**EXERCISE PROMPT:**
Whenever a line contains the string "marche", copy it out of the entries.

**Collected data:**
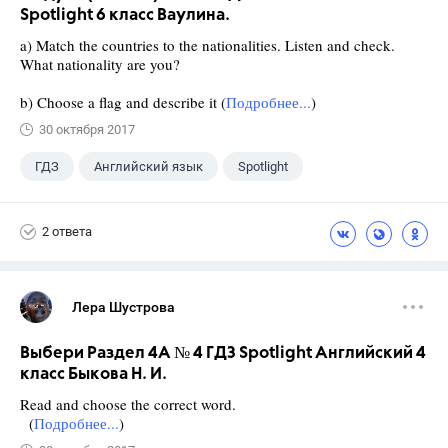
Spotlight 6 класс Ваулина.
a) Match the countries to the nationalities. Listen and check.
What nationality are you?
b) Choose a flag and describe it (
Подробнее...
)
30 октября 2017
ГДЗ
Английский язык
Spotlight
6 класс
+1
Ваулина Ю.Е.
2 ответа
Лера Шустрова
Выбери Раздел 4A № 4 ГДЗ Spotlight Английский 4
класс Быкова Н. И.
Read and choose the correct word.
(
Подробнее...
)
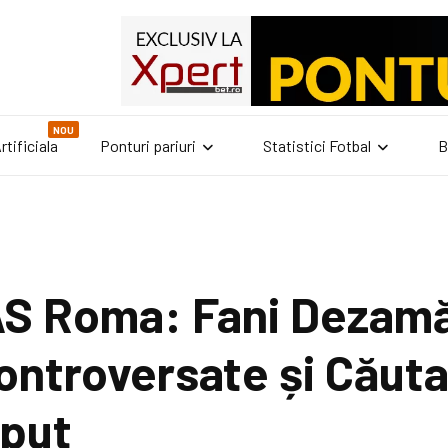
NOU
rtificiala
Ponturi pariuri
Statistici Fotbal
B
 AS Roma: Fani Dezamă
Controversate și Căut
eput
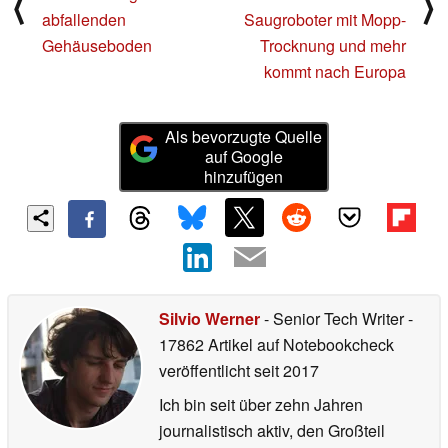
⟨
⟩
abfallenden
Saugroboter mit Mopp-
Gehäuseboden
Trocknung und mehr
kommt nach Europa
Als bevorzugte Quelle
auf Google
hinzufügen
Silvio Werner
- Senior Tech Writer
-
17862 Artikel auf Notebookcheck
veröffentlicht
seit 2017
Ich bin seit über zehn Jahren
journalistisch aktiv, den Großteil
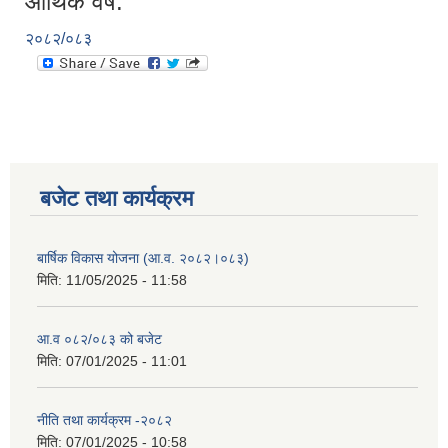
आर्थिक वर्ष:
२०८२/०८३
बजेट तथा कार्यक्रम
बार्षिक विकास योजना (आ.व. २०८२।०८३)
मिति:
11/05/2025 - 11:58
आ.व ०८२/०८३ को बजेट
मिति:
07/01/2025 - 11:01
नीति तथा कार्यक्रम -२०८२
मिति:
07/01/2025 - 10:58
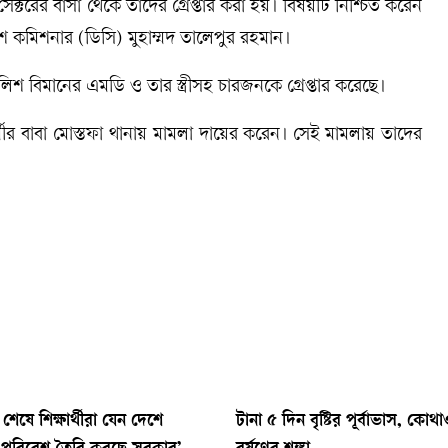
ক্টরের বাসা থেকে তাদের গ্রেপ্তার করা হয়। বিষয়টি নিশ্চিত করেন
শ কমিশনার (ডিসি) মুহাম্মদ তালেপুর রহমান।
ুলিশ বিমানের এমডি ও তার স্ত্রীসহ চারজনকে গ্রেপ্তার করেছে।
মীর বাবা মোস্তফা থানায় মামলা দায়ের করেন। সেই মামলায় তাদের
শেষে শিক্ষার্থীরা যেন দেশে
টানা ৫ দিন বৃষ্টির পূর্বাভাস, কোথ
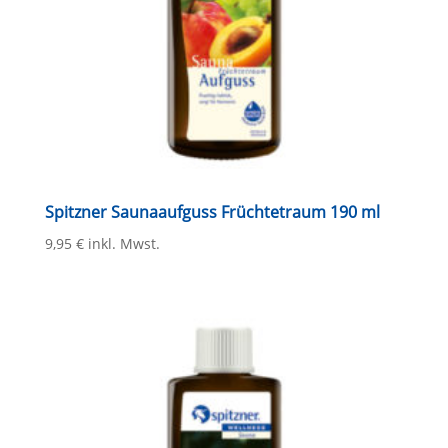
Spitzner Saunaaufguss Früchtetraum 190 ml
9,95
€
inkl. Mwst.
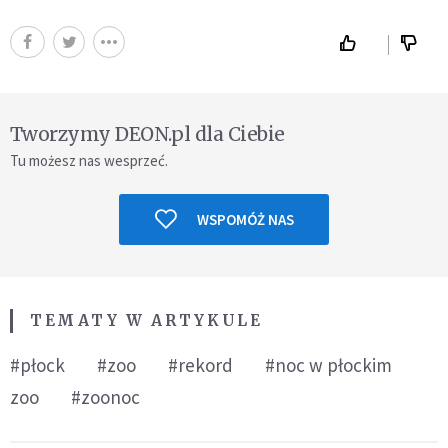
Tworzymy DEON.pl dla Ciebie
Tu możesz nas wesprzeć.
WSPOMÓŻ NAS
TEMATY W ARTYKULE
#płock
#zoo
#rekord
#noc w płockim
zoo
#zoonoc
--
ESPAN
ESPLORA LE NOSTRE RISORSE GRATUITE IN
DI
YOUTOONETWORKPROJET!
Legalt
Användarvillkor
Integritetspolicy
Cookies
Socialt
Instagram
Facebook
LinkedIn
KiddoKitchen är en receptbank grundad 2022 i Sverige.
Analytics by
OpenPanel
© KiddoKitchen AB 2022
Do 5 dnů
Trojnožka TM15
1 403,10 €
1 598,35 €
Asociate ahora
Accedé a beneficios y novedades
* * *
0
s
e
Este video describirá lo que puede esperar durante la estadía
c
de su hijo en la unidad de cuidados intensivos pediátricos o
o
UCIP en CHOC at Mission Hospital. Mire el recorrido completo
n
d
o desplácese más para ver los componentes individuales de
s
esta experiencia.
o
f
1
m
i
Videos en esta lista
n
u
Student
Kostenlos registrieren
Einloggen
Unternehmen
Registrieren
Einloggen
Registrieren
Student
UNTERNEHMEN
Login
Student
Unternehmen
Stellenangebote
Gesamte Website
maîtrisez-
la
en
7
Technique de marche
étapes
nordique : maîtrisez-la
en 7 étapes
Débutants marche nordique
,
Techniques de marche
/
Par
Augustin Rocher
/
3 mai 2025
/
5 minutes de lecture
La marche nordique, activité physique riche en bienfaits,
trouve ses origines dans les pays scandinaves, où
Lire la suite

**ANSWER FOR THIS EXERCISE:**
Technique de marche
Débutants marche nordique
Techniques de marche
La marche nordique, activité physique riche en bienfaits,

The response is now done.